I have large database full of temperature values. Problem is that system saves lot of duplicate values, and now the SQL Server database is full (Express edition).
Part of sample of data, using query
SELECT [PointID], [Time], [Data]
FROM TrendSamples
WHERE pointid = 13
ORDER BY time DESC
Result:
PointID Time Data
---------------------------------------------
13 2020-01-02 07:29:01.077 22,2999992370605
13 2020-01-02 07:28:50.937 22,5
13 2020-01-02 07:28:05.230 22,2999992370605
13 2020-01-02 07:27:55.090 22,3999996185303
13 2020-01-02 07:27:04.510 22,3999996185303
13 2020-01-02 07:26:13.443 22,3999996185303
13 2020-01-02 07:25:22.580 22,3999996185303
13 2020-01-02 07:24:31.340 22,3999996185303
13 2020-01-02 07:23:40.370 22,3999996185303
13 2020-01-02 07:22:49.460 22,3999996185303
13 2020-01-02 07:21:59.160 22,3999996185303
13 2020-01-02 07:21:08.483 22,3999996185303
13 2020-01-02 07:20:17.713 22,3999996185303
13 2020-01-02 07:19:26.710 22,3999996185303
13 2020-01-02 07:18:35.283 22,3999996185303
13 2020-01-02 07:17:44.250 22,3999996185303
13 2020-01-02 07:16:53.463 22,3999996185303
13 2020-01-02 07:16:02.367 22,3999996185303
13 2020-01-02 07:15:11.083 22,3999996185303
13 2020-01-02 07:14:19.987 22,3999996185303
13 2020-01-02 07:13:29.230 22,3999996185303
13 2020-01-02 07:12:38.197 22,3999996185303
13 2020-01-02 07:11:47.957 22,3999996185303
13 2020-01-02 07:10:57.033 22,3999996185303
13 2020-01-02 07:10:06.293 22,3999996185303
13 2020-01-02 07:09:15.183 22,3999996185303
13 2020-01-02 07:08:24.083 22,3999996185303
13 2020-01-02 07:07:33.237 22,3999996185303
13 2020-01-02 07:06:42.140 22,3999996185303
13 2020-01-02 07:05:51.557 22,3999996185303
13 2020-01-02 07:05:00.787 22,3999996185303
13 2020-01-02 07:04:09.707 22,3999996185303
13 2020-01-02 07:03:18.970 22,3999996185303
13 2020-01-02 07:02:28.043 22,3999996185303
13 2020-01-02 07:01:36.930 22,3999996185303
13 2020-01-02 07:00:46.317 22,3999996185303
13 2020-01-02 06:59:55.390 22,3999996185303
13 2020-01-02 06:59:04.403 22,3999996185303
13 2020-01-02 06:58:13.103 22,3999996185303
13 2020-01-02 06:58:01.247 22,5
Like you see, there is lot of duplicate data, where data has not changed at all between times. Is there any way to delete all duplicate data, but LEAVE FIRST AND LAST row before and after value change.

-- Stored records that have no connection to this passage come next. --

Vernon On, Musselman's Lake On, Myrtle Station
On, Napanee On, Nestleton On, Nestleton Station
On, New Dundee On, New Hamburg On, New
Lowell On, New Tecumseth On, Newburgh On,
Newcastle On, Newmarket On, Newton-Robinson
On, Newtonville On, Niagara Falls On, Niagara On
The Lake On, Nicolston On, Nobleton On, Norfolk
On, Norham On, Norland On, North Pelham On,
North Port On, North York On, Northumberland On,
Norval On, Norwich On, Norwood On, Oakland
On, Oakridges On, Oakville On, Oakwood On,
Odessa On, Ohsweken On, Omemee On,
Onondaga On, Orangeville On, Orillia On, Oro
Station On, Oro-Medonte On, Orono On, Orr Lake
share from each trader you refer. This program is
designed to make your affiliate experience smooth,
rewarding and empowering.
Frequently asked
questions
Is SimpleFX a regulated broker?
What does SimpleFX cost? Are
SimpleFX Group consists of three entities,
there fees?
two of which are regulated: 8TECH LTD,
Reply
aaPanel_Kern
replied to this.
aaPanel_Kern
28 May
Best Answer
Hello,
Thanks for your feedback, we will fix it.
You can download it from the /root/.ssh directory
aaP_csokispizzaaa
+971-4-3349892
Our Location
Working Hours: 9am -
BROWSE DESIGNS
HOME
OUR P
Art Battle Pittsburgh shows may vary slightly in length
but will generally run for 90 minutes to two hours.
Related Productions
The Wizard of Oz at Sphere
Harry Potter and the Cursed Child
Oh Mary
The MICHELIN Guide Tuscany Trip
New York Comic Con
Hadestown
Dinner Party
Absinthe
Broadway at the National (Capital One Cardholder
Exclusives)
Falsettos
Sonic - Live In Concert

Result what I want is this
PointID Time Data
---------------------------------------------
13 2020-01-02 07:29:01.077 22,2999992370605
13 2020-01-02 07:28:50.937 22,5
13 2020-01-02 07:28:05.230 22,2999992370605
13 2020-01-02 07:27:55.090 22,3999996185303
13 2020-01-02 06:58:13.103 22,3999996185303
13 2020-01-02 06:58:01.247 22,5
You could use an updatable CTE for this:
with cte as (
select
t.*,
lag(data) over(partition by pointID order by time) lag_data,
lead(data) over(partition by pointID order by time) lead_data
from mytable t
)
delete from cte where (data = lag_data and data = lead_data)
The CTE uses lag()
and lead()
to bring in the value of data
on the previous and next rows that have the same pointID
, ordered by time
. Then the outer query deletes records where data
is the same as on the previous and next records.